DW gives an in-depth analysis of these last 20 years of Angels Merkel’s leadership of the German Christian Democratic Party (CDU).
Though she gave up command of the party in 2018, when Annegret Kramp Karrenbauer was voted in as the new CDU leader, her successor’s short-lived tenure and resignation, coupled with a postponed party meeting to pick a new leader, means that Merkel is still — at least symbolically — at the helm of the conservative party.
Her last year as Chancellor comes as the country tackles the coronavirus health emergency that has triggered lockdowns across the globe, with serious ramifications for domestic and international economies, posing a major test for seasoned and new leaders alike.
DW states that over time, the party she has led for two decades has weakened electorally and Merkel’s long tenure has overseen ever-increasing voter fragmentation, with non-traditional parties like the Greens rising and stalwarts like CDU and center-left SPD falling.
But Merkel herself has managed to stay afloat and ahead of the competition. Though wounded, she remains the most popular politician in the country to this day.
Merkel had pledged that her current chancellorship would be her last. Now, she faces the coronavirus pandemic, which she has referred to as the greatest challenge the country has faced since WWII.
As she crosses the 20-year mark, this could be her biggest test yet.

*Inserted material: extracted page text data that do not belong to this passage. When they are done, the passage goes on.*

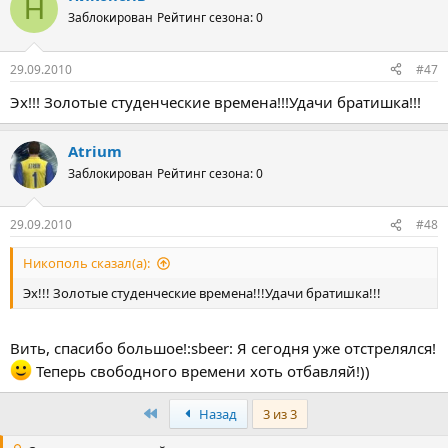
Н
Заблокирован
Рейтинг сезона: 0
29.09.2010
#47
Эх!!! Золотые студенческие времена!!!Удачи братишка!!!
Atrium
Заблокирован
Рейтинг сезона: 0
29.09.2010
#48
Никополь сказал(а):
Эх!!! Золотые студенческие времена!!!Удачи братишка!!!
Вить, спасибо большое!:sbeer: Я сегодня уже отстрелялся!
Теперь свободного времени хоть отбавляй!))
Первый
Назад
3 из 3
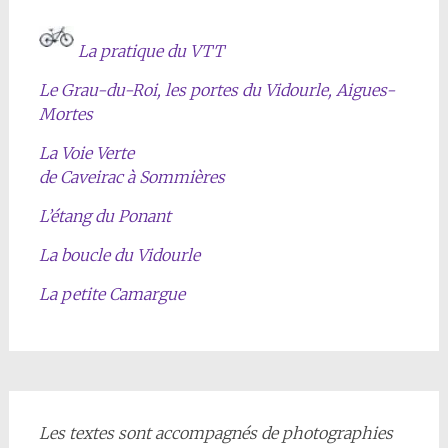
La pratique du VTT
Le Grau-du-Roi, les portes du Vidourle, Aigues-
Mortes
La Voie Verte
de Caveirac à Sommières
L’étang du Ponant
La boucle du Vidourle
La petite Camargue
Les textes sont accompagnés de photographies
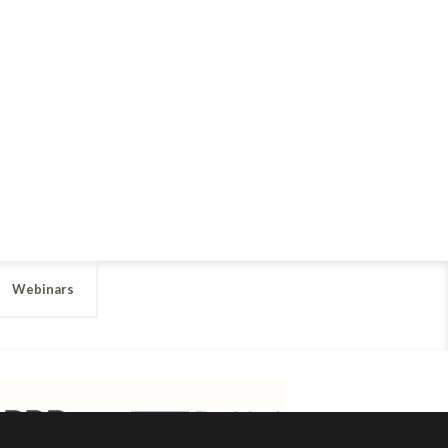
Webinars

But in this final and critical crisis, Germans are already giving her leadership a boost. Some 80% of voters were pleased with Merkel’s management of the COVID-19 crisis, according to a poll by broadcaster ZDF’s Forschungsgruppe Wahlen.
Even her languishing Grand Coalition of CDU/CSU and SPD, which previously had a 28% approval rating, has risen to 37% in the polls.
Now more than ever, Germans seem to be looking to Merkel’s longevity and experience handling crises.